§ **Exercise data**:
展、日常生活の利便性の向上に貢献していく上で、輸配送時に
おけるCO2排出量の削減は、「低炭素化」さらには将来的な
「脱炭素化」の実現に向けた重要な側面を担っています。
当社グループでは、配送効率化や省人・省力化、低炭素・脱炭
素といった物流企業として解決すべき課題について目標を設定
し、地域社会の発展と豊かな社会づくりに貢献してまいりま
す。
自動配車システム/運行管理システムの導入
--
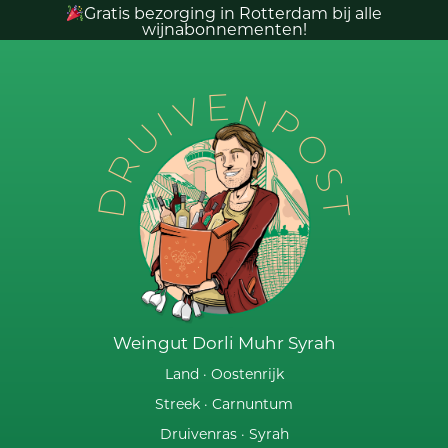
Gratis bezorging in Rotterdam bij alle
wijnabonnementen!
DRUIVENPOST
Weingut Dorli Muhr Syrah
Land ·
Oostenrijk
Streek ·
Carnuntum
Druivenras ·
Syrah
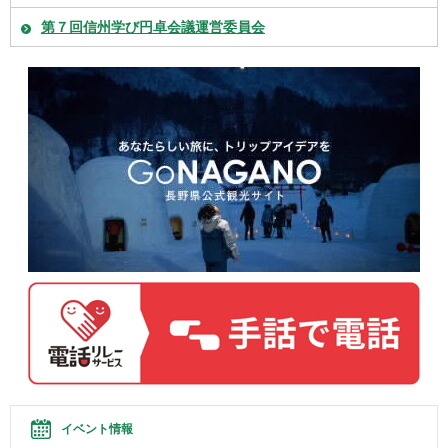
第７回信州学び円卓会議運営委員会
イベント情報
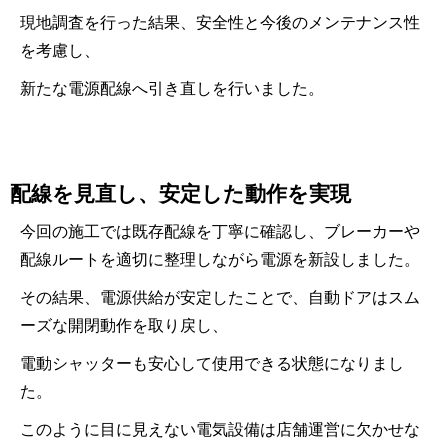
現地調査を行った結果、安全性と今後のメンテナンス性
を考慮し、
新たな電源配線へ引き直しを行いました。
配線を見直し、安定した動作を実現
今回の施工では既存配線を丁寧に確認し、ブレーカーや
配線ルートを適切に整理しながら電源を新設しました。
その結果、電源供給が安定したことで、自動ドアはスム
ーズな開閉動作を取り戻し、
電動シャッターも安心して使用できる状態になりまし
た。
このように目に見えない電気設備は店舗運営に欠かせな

§ **Work request**: Copy out, word for word, the part of the entries above that begins at the line with "素といった物流企業として解決すべき課題について目標を設定" and ends at the line with "自動配車システム/運行管理システムの導入", including both.

§ **Answer to this task**:
素といった物流企業として解決すべき課題について目標を設定
し、地域社会の発展と豊かな社会づくりに貢献してまいりま
す。
自動配車システム/運行管理システムの導入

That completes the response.